Transcribed page contents:

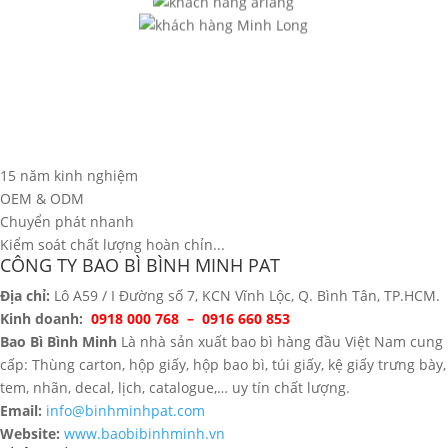
15 năm kinh nghiệm
OEM & ODM
Chuyển phát nhanh
Kiểm soát chất lượng hoàn chỉn...
CÔNG TY BAO BÌ BÌNH MINH PAT
Địa chỉ:
Lô A59 / I Đường số 7, KCN Vĩnh Lộc, Q. Bình Tân, TP.HCM.
Kinh doanh:
0918 000 768 – 0916 660 853
Bao Bì Bình Minh
Là nhà sản xuất bao bì hàng đầu Việt Nam cung
cấp: Thùng carton, hộp giấy, hộp bao bì, túi giấy, kệ giấy trưng bày,
tem, nhãn, decal, lịch, catalogue,… uy tín chất lượng.
Email:
info@binhminhpat.com
Website:
www.baobibinhminh.vn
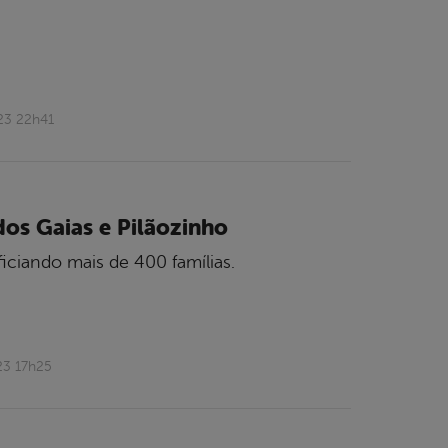
23 22h41
os Gaias e Pilãozinho
iciando mais de 400 famílias.
23 17h25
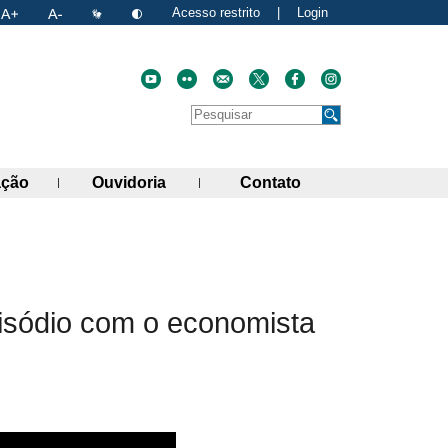
Acesso restrito
|
Login
Faça uma pesquisa no site
Pesquisar
de links)
(abre painel de links)
(abre painel de links)
(abre painel de link
ação
Ouvidoria
Contato
atual
nk para a área de transferência
pisódio com o economista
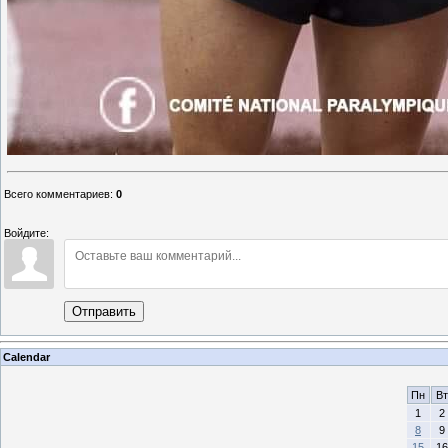
Всего комментариев
:
0
Войдите:
Отправить
Calendar
Пн
Вт
1
2
8
9
15
16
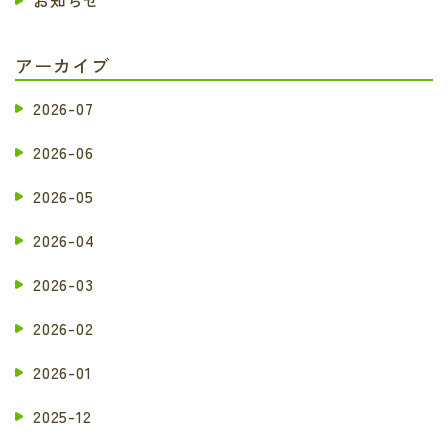
アーカイブ
2026-07
2026-06
2026-05
2026-04
2026-03
2026-02
2026-01
2025-12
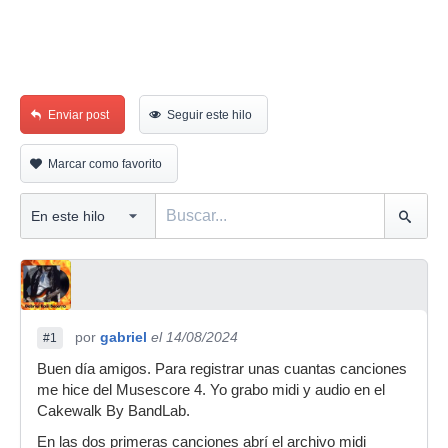
Enviar post
Seguir este hilo
Marcar como favorito
por
gabriel
el 14/08/2024
#1
Buen día amigos. Para registrar unas cuantas canciones
me hice del Musescore 4. Yo grabo midi y audio en el
Cakewalk By BandLab.
En las dos primeras canciones abrí el archivo midi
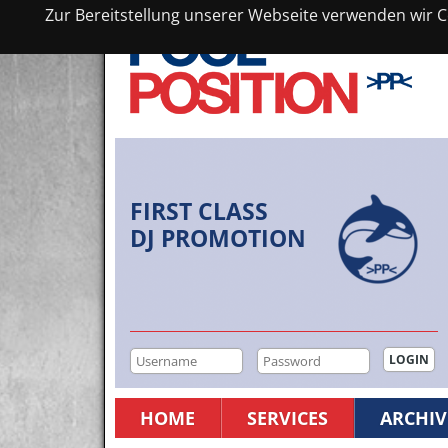
Zur Bereitstellung unserer Webseite verwenden wir Co
FIRST CLASS
DJ PROMOTION
HOME
SERVICES
ARCHIV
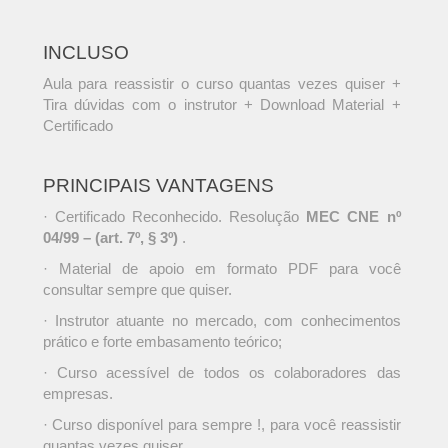
INCLUSO
Aula para reassistir o curso quantas vezes quiser +
Tira dúvidas com o instrutor + Download Material +
Certificado
PRINCIPAIS VANTAGENS
· Certificado Reconhecido. Resolução
MEC CNE nº
04/99 – (art. 7º, § 3º)
.
· Material de apoio em formato PDF para você
consultar sempre que quiser.
· Instrutor atuante no mercado, com conhecimentos
prático e forte embasamento teórico;
· Curso acessível de todos os colaboradores das
empresas.
· Curso disponível para sempre !, para você reassistir
quantas vezes quiser.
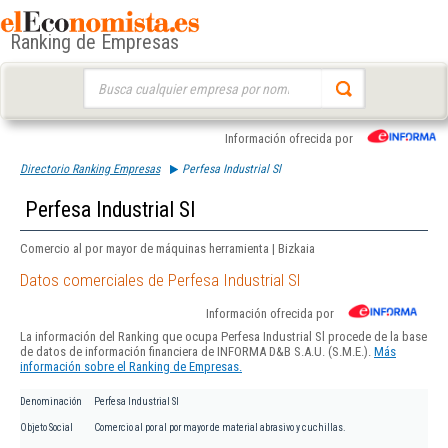
Ranking de Empresas
Buscar:
Información ofrecida por
Directorio Ranking Empresas
Perfesa Industrial Sl
Perfesa Industrial Sl
Comercio al por mayor de máquinas herramienta | Bizkaia
Datos comerciales de Perfesa Industrial Sl
Información ofrecida por
La información del Ranking que ocupa Perfesa Industrial Sl procede de la base
de datos de información financiera de INFORMA D&B S.A.U. (S.M.E.).
Más
información sobre el Ranking de Empresas.
Denominación
Perfesa Industrial Sl
Objeto Social
Comercio al por al por mayor de material abrasivo y cuchillas.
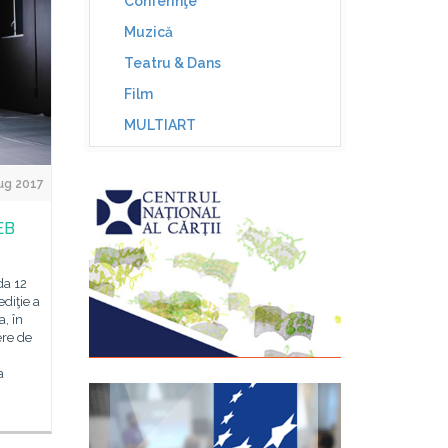
Conferinţe
Muzică
Teatru & Dans
Film
MULTIART
Aug 2017
EB
da 12
ediţie a
, în
ere de
a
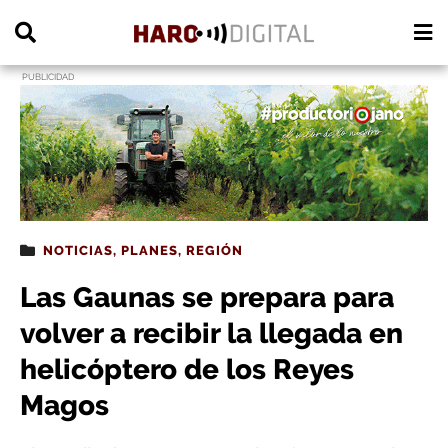
PUBLICIDAD
NOTICIAS
,
PLANES
,
REGIÓN
Las Gaunas se prepara para
volver a recibir la llegada en
helicóptero de los Reyes
Magos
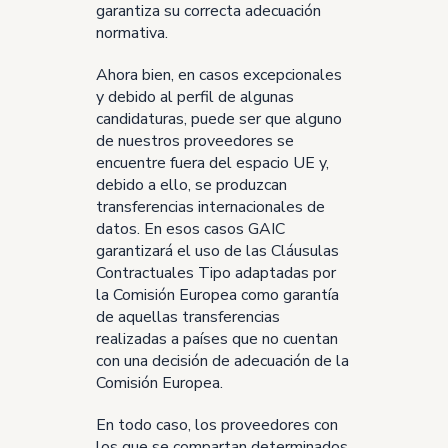
garantiza su correcta adecuación
normativa.
Ahora bien, en casos excepcionales
y debido al perfil de algunas
candidaturas, puede ser que alguno
de nuestros proveedores se
encuentre fuera del espacio UE y,
debido a ello, se produzcan
transferencias internacionales de
datos. En esos casos GAIC
garantizará el uso de las Cláusulas
Contractuales Tipo adaptadas por
la Comisión Europea como garantía
de aquellas transferencias
realizadas a países que no cuentan
con una decisión de adecuación de la
Comisión Europea.
En todo caso, los proveedores con
los que se compartan determinados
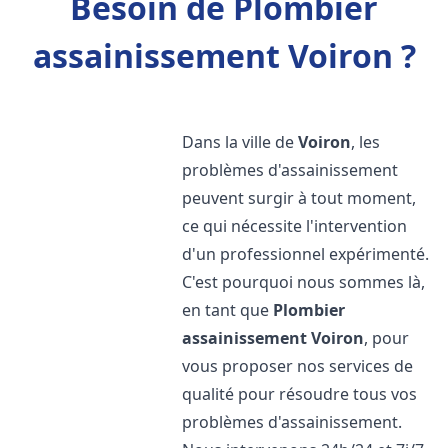
Besoin de Plombier
assainissement Voiron ?
Dans la ville de
Voiron
, les
problèmes d'assainissement
peuvent surgir à tout moment,
ce qui nécessite l'intervention
d'un professionnel expérimenté.
C'est pourquoi nous sommes là,
en tant que
Plombier
assainissement
Voiron
, pour
vous proposer nos services de
qualité pour résoudre tous vos
problèmes d'assainissement.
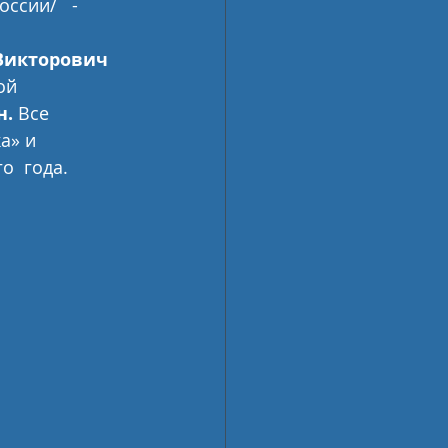
сии/   - 
 
икторович  
й  
. 
Все 
а» и 
о  года.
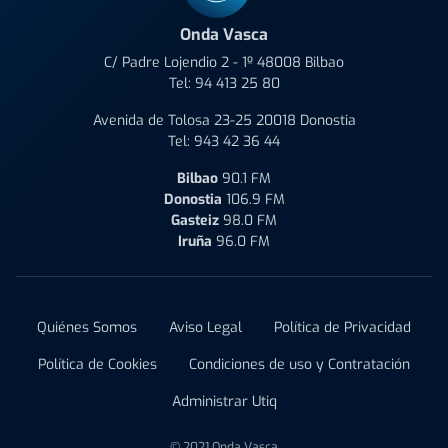
Onda Vasca
C/ Padre Lojendio 2 - 1º 48008 Bilbao
Tel:
94 413 25 80
Avenida de Tolosa 23-25 20018 Donostia
Tel:
943 42 36 44
Bilbao
90.1 FM
Donostia
106.9 FM
Gasteiz
98.0 FM
Iruña
96.0 FM
Quiénes Somos
Aviso Legal
Política de Privacidad
Política de Cookies
Condiciones de uso y Contratación
Administrar Utiq
© 2021 Onda Vasca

WHAT TO WORK ON:
All of the data needs repeating exactly, but the pictures do not.

COMPLETED EXERCISE:
15 năm kinh nghiệm
OEM & ODM
Chuyển phát nhanh
Kiểm soát chất lượng hoàn chỉn...
CÔNG TY BAO BÌ BÌNH MINH PAT
Địa chỉ:
Lô A59 / I Đường số 7, KCN Vĩnh Lộc, Q. Bình Tân, TP.HCM.
Kinh doanh:
0918 000 768 – 0916 660 853
Bao Bì Bình Minh
Là nhà sản xuất bao bì hàng đầu Việt Nam cung
cấp: Thùng carton, hộp giấy, hộp bao bì, túi giấy, kệ giấy trưng bày,
tem, nhãn, decal, lịch, catalogue,… uy tín chất lượng.
Email:
info@binhminhpat.com
Website:
www.baobibinhminh.vn
23 22h41
os Gaias e Pilãozinho
iciando mais de 400 famílias.
23 17h25
Acesso restrito
|
Login
Faça uma pesquisa no site
Pesquisar
de links)
(abre painel de links)
(abre painel de links)
(abre painel de link
ação
Ouvidoria
Contato
atual
nk para a área de transferência
pisódio com o economista
Всего комментариев
:
0
Войдите:
Отправить
Calendar
Пн
Вт
1
2
8
9
15
16
アーカイブ
2026-07
2026-06
2026-05
2026-04
2026-03
2026-02
2026-01
2025-12
Enviar post
Seguir este hilo
Marcar como favorito
por
gabriel
el 14/08/2024
#1
Buen día amigos. Para registrar unas cuantas canciones
me hice del Musescore 4. Yo grabo midi y audio en el
Cakewalk By BandLab.
En las dos primeras canciones abrí el archivo midi
Zur Bereitstellung unserer Webseite verwenden wir Co
FIRST CLASS
DJ PROMOTION
HOME
SERVICES
ARCHIV
INCLUSO
Aula para reassistir o curso quantas vezes quiser +
Tira dúvidas com o instrutor + Download Material +
Certificado
PRINCIPAIS VANTAGENS
· Certificado Reconhecido. Resolução
MEC CNE nº
04/99 – (art. 7º, § 3º)
.
· Material de apoio em formato PDF para você
consultar sempre que quiser.
· Instrutor atuante no mercado, com conhecimentos
prático e forte embasamento teórico;
· Curso acessível de todos os colaboradores das
empresas.
· Curso disponível para sempre !, para você reassistir
quantas vezes quiser.
Ranking de Empresas
Buscar:
Información ofrecida por
Directorio Ranking Empresas
Perfesa Industrial Sl
Perfesa Industrial Sl
Comercio al por mayor de máquinas herramienta | Bizkaia
Datos comerciales de Perfesa Industrial Sl
Información ofrecida por
La información del Ranking que ocupa Perfesa Industrial Sl procede de la base
de datos de información financiera de INFORMA D&B S.A.U. (S.M.E.).
Más
información sobre el Ranking de Empresas.
Denominación
Perfesa Industrial Sl
Objeto Social
Comercio al por al por mayor de material abrasivo y cuchillas.
Conferinţe
Muzică
Teatru & Dans
Film
MULTIART
Aug 2017
EB
da 12
ediţie a
, în
ere de
a
PUBLICIDAD
NOTICIAS
,
PLANES
,
REGIÓN
Las Gaunas se prepara para
volver a recibir la llegada en
helicóptero de los Reyes
Magos
garantiza su correcta adecuación
normativa.
Ahora bien, en casos excepcionales
y debido al perfil de algunas
candidaturas, puede ser que alguno
de nuestros proveedores se
encuentre fuera del espacio UE y,
debido a ello, se produzcan
transferencias internacionales de
datos. En esos casos GAIC
garantizará el uso de las Cláusulas
Contractuales Tipo adaptadas por
la Comisión Europea como garantía
de aquellas transferencias
realizadas a países que no cuentan
con una decisión de adecuación de la
Comisión Europea.
En todo caso, los proveedores con
los que se compartan determinados
Besoin de Plombier
assainissement Voiron ?
Dans la ville de
Voiron
, les
problèmes d'assainissement
peuvent surgir à tout moment,
ce qui nécessite l'intervention
d'un professionnel expérimenté.
C'est pourquoi nous sommes là,
en tant que
Plombier
assainissement
Voiron
, pour
vous proposer nos services de
qualité pour résoudre tous vos
problèmes d'assainissement.
сии/   - 
 
икторович  
й  
. 
Все 
а» и 
о  года.
Onda Vasca
C/ Padre Lojendio 2 - 1º 48008 Bilbao
Tel:
94 413 25 80
Avenida de Tolosa 23-25 20018 Donostia
Tel:
943 42 36 44
Bilbao
90.1 FM
Donostia
106.9 FM
Gasteiz
98.0 FM
Iruña
96.0 FM
Quiénes Somos
Aviso Legal
Política de Privacidad
Política de Cookies
Condiciones de uso y Contratación
Administrar Utiq
© 2021 Onda Vasca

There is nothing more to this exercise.